| Task |
If a line in the material below has the word "your", copy it.

| Information |
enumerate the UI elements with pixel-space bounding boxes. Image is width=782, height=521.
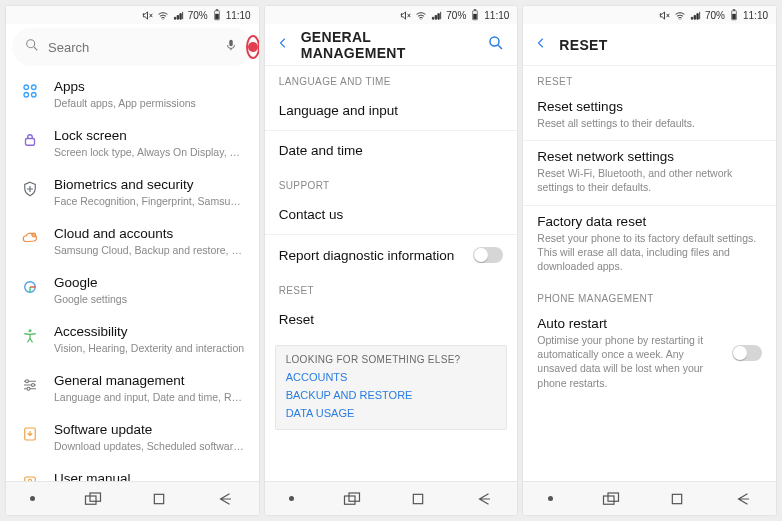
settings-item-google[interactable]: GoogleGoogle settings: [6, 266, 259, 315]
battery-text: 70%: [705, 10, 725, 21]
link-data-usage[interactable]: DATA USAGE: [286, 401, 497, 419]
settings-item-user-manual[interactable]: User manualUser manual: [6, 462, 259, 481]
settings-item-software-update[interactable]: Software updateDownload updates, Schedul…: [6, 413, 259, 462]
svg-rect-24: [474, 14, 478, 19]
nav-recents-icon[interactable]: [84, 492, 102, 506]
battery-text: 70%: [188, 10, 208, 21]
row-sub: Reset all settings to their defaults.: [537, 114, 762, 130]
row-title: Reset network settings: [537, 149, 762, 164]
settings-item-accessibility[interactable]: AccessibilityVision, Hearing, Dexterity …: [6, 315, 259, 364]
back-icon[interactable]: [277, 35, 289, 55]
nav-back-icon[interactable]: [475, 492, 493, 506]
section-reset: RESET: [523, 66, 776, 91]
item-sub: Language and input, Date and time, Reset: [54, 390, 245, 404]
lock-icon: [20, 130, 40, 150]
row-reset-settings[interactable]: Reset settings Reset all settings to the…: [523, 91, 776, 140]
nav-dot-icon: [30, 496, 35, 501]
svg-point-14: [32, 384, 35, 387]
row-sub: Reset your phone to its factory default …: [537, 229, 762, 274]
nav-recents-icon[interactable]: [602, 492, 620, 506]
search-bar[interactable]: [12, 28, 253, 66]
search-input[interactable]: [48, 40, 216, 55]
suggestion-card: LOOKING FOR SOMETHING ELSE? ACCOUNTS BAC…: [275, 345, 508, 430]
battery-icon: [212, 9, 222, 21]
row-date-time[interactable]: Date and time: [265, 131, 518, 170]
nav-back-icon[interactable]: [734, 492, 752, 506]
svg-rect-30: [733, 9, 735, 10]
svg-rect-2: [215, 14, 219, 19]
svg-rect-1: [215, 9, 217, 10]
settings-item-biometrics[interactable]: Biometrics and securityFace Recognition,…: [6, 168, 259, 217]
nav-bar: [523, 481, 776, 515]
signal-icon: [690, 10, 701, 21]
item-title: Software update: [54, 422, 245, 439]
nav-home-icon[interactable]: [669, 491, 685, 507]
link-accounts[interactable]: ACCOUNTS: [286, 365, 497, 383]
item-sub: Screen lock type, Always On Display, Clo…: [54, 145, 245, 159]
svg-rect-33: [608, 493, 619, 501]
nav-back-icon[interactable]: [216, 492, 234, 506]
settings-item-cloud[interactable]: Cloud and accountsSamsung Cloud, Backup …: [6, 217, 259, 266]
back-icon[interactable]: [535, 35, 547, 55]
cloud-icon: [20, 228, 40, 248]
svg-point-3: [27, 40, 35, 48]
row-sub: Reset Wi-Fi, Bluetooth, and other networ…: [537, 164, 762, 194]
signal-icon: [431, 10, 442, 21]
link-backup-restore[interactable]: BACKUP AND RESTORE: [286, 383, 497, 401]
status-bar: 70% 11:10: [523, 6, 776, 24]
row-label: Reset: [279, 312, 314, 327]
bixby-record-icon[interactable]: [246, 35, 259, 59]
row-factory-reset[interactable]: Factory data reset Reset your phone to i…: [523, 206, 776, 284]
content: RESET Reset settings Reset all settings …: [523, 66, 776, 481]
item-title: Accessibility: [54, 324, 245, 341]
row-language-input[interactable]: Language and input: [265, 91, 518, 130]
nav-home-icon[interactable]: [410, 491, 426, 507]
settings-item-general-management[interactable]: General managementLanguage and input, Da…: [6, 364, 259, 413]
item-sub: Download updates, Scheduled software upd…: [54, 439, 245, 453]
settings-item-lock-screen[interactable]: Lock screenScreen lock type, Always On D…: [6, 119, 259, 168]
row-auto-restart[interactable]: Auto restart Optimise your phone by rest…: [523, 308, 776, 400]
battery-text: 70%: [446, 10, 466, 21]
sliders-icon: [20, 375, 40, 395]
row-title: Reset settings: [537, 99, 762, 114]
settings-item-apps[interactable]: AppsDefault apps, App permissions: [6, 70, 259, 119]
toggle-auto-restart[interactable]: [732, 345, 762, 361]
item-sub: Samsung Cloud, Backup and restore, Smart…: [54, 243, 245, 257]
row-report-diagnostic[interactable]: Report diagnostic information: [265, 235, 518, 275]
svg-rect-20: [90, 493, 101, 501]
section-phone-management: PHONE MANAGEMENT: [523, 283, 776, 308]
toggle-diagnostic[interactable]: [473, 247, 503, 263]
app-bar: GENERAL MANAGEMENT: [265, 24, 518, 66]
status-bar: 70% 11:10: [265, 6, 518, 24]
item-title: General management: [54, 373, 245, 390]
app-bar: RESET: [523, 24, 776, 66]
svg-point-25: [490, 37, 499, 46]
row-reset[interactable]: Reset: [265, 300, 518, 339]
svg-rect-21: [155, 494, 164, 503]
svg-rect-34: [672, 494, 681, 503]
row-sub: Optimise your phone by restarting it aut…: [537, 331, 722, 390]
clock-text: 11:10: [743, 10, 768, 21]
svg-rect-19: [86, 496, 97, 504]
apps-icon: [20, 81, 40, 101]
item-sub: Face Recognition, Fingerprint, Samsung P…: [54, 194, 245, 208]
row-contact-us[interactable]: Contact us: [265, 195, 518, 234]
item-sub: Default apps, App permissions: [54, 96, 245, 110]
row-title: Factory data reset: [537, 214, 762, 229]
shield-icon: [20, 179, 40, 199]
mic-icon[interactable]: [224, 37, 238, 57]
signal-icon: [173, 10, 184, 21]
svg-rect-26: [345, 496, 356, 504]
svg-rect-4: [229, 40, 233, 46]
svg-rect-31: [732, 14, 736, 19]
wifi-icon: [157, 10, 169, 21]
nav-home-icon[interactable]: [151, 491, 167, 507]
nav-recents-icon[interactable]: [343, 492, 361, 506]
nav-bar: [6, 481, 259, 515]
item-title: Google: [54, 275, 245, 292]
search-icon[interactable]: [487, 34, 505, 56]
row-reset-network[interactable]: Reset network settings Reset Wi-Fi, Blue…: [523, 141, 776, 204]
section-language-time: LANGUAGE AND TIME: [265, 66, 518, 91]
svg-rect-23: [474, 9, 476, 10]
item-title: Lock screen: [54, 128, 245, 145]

| Response |
row-sub: Reset your phone to its factory default …: [537, 229, 762, 274]
row-factory-reset[interactable]: Factory data reset Reset your phone to i…: [523, 206, 776, 284]
row-auto-restart[interactable]: Auto restart Optimise your phone by rest…: [523, 308, 776, 400]
row-sub: Optimise your phone by restarting it aut…: [537, 331, 722, 390]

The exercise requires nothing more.